Three Draft Leftovers From Kelly, Roseman

Here are three leftovers from post-draft interviews with Chip Kelly and Howie Roseman.

1. Yesterday, we discussed Kelly’s position-specific measurables for draft prospects. But what else were the Eagles looking for in the players they drafted?

Well, for one, football smarts. By all accounts, Kelly’s offense will have a lot to do with making pre-snap adjustments at the line of scrimmage. That’s not only on the quarterback. Everybody will be expected to be on the same page.

“I think it’s a huge part of it,” Kelly said. “There’s a very cerebral part to this game that I don’t know if people sometimes give enough credit to. It’s about making good decisions. Dumb people do dumb things. Smart people rarely do dumb things.

“Part of the evaluation that goes along with how fast does someone runs a 40 or how fast does someone run a short shuttle or how strong is he, is the evaluation of them processing [information]. How do they make decisions? Can you count on them day in and day out? Are they dependable? And those are huge components to making decisions. It’s not just a stop-watch and a bench press. There’s so much more that goes into it. Trying to figure out the intangibles.”

Part of trying to figure those things out is the interview process. Kelly was able to use his relationships with college coaches, but he also got to interview prospects during private workouts, visits to the team facility and at the Combine.

In Indianapolis, he identified two players in particular – Matt Barkley and third-round pick Bennie Logan – as guys who just knocked the interview out of the park.

“I heard a guy [say], and I’m not taking credit for it, but when people fail or high draft picks fail, it’s one of two reasons. It’s either intelligence or intangibles,” Kelly said. “So we spend a lot of time in our evaluation on the intelligence and on the intangibles. We felt we had to hit on that. I hope these guys, they fit what we’re looking for.

“You do have to make great decisions, split-second decisions when you’re on the football field, so understanding how they can handle things, how they learn and do they understand the scheme is important to us.”

2. There’s also the matter of where the players came from. All eight draft picks played in four BCS conferences: four from the Pac-12, two from the Big 12, one from the SEC and one from the ACC. The truth is, if you look up and down draft boards, that’s what you’re going to find. According to Jon Solomon of, only 26 of the 254 players selected (or 10.2 percent) came from non-BCS schools.

Still, according to Roseman, the Eagles are pretty committed to sticking with big programs, for the most part.

“I believe strongly you have to get them where they make them,” he said. “It’s more of the exception that guys come from small schools and make it. I think as you study successful payers in this league, you’re looking at exception. And when you start to become a team of exceptions, you start to have a problem. And I think that is something that is a philosophy of ours and it’s important to us.”

Kelly said specifically that the SEC produces top-level defensive linemen, which sets the conference apart.

In the past two years, the Eagles have only selected one player (Vinny Curry, Marshall) from a non-BCS school.

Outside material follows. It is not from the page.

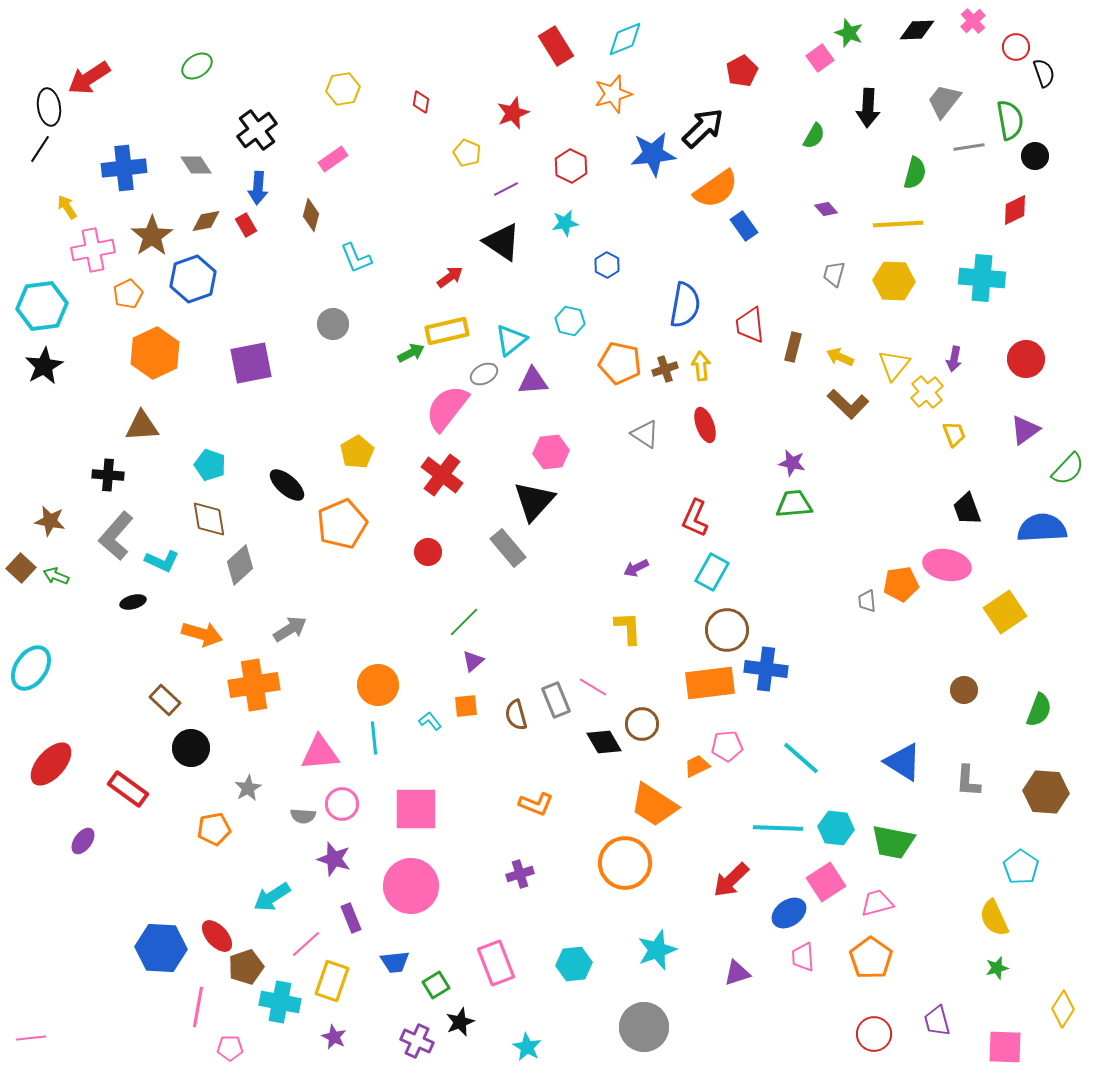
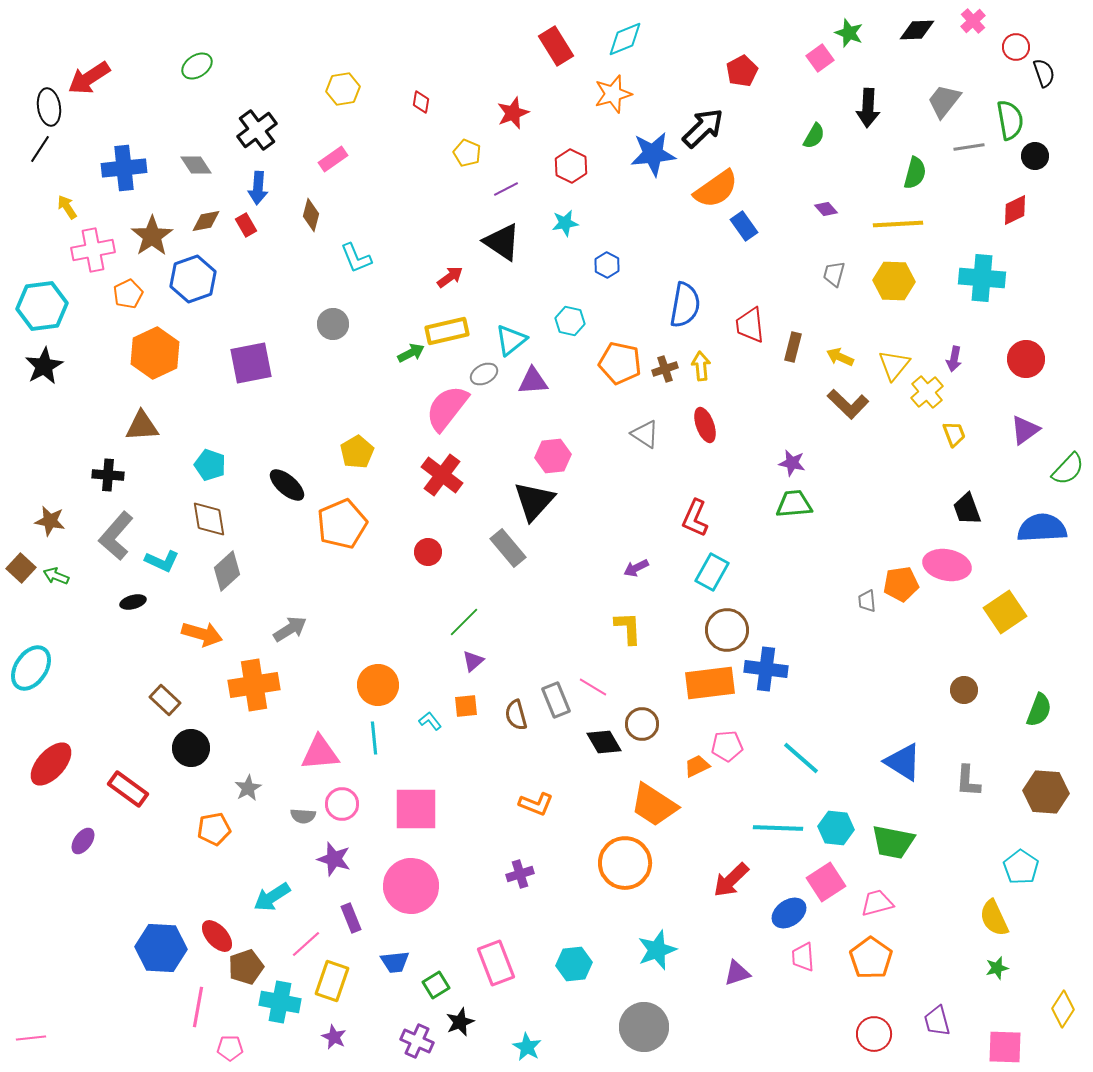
pink hexagon at (551, 452): moved 2 px right, 4 px down
gray diamond at (240, 565): moved 13 px left, 6 px down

3. A word of caution about over-using the term value in regards to draft choices. Bill Parcells had the famous line about being what your record says you are.

A similar rule applies to the draft. For example, the Eagles are drawing plenty of praise for grabbing Barkley and Jordan Poyer after they “slipped.” But what exactly does that mean?

Don’t get me wrong. I don’t have an issue with either pick. But think about it. In a QB-starved league, Barkley was passed over 97 times. With teams always needing cornerback help, Poyer was passed over 217 times.

So I asked Roseman: When you have a prospect high on your board, and he keeps falling, don’t you hesitate and think, maybe the 31 other teams know something you don’t know?

“I will now,” Roseman said with a laugh, not really answering the question. “I hadn’t really thought about it that way.”

But he’s not a dumb guy, so of course that thought has crossed his mind.

Teams spend several months putting together their draft boards. Countless hours of scouting, film study, meetings, the Senior Bowl, the Combine, Pro Days, private workouts, team visits, etc. By the time the draft rolls around, they have to have confidence with how their draft board is set up. There’s no time to second-guess evaluations once the selections are under way. That’s how you probably get into trouble.